Great Snoring
Great Snoring | |
Norfolk | |
---|---|
Great Snoring houses and war memorial | |
Location | |
Grid reference: | TF946345 |
Location: | 52°52’25"N, 0°53’29"E |
Data | |
Population: | 168 |
Post town: | Fakenham |
Postcode: | NR21 |
Local Government | |
Council: | North Norfolk |
Great Snoring is a little inland village of northern Norfolk, standing 2 miles east of Fakenham, by the River Stiffkey. It is two miles north of Little Snoring which, despite its name, is the larger village.
At the centre of the village are two listed buildings; St Mary's Church and the Old Rectory. The village main street is lined with houses of brick and flint.
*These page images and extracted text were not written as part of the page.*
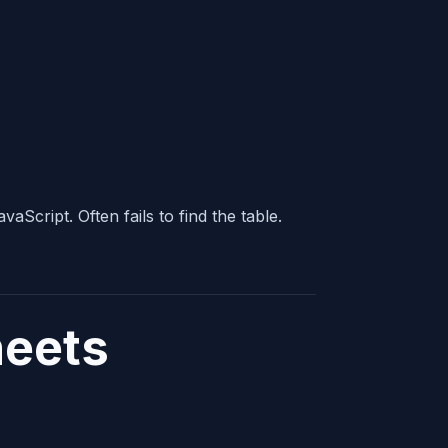
Script. Often fails to find the table.
heets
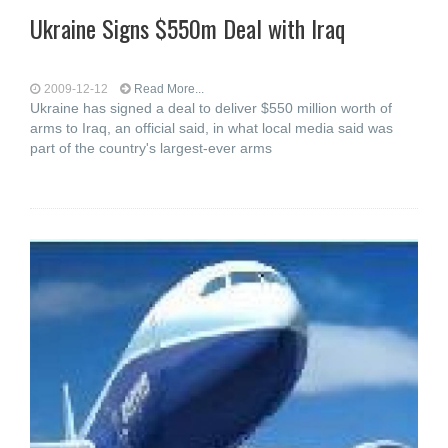
Ukraine Signs $550m Deal with Iraq
2009-12-12
Read More...
Ukraine has signed a deal to deliver $550 million worth of
arms to Iraq, an official said, in what local media said was
part of the country's largest-ever arms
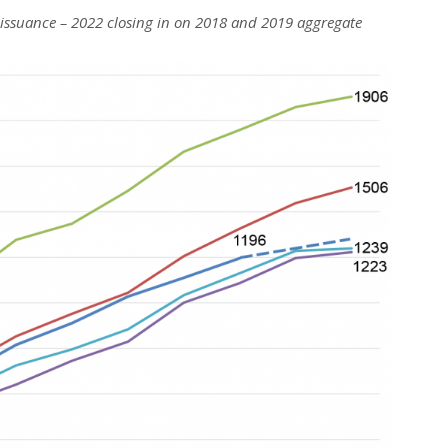
 issuance – 2022 closing in on 2018 and 2019 aggregate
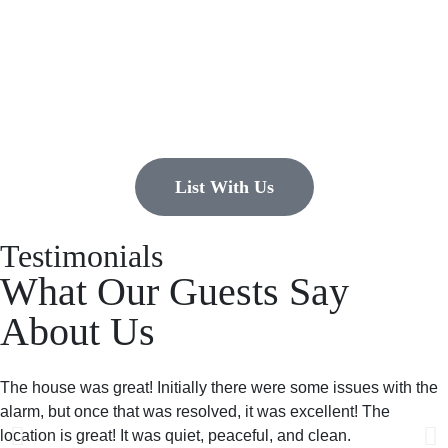
list?
EMR Vacation Rentals is always looking for additional high quality
properties to add to our inventory. Drop us a line, let’s chat about how
we can help you!
List With Us
Testimonials
What Our Guests Say
About Us
The house was great! Initially there were some issues with the
alarm, but once that was resolved, it was excellent! The
location is great! It was quiet, peaceful, and clean.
The nearest inn and shop is in Little Snoring.[1]
The village population in the 2001 was 168.
Parish church and rectory
The parish church of Great Snoring is dedicated to St Mary the Virgin. Its exterior is of chiefly Perpendicular style although with earlier elements, with interior fixtures and detailing from the 12th to the 18th centuries. The church is Grade I listed.[2]
Adjacent to the churchyard is the two-storey brick and terracotta Old Rectory. Built in the late 15th or early 16th century as a manor house for the Shelton family, it was extended between the 17th and 19th centuries. The house was Grade II* listed in 1951.[3] John Betjeman in his 1974 documentary for the BBC, A Passion for Churches, describes the house: "the rectory house is a Tudor palace, with moulded autumn-colour brick and elaborate chimney stacks"[4]
Great Snoring war memorial lists 22 men who died in the First World War.[5]
History
The 1086 Domesday Book calls the village by the name Snaringa/Snarringes, meaning 'Snear's kin's village' after an otherwise unknown progenitor.[1] The book includes mention of a water mill, which now features on the village sign.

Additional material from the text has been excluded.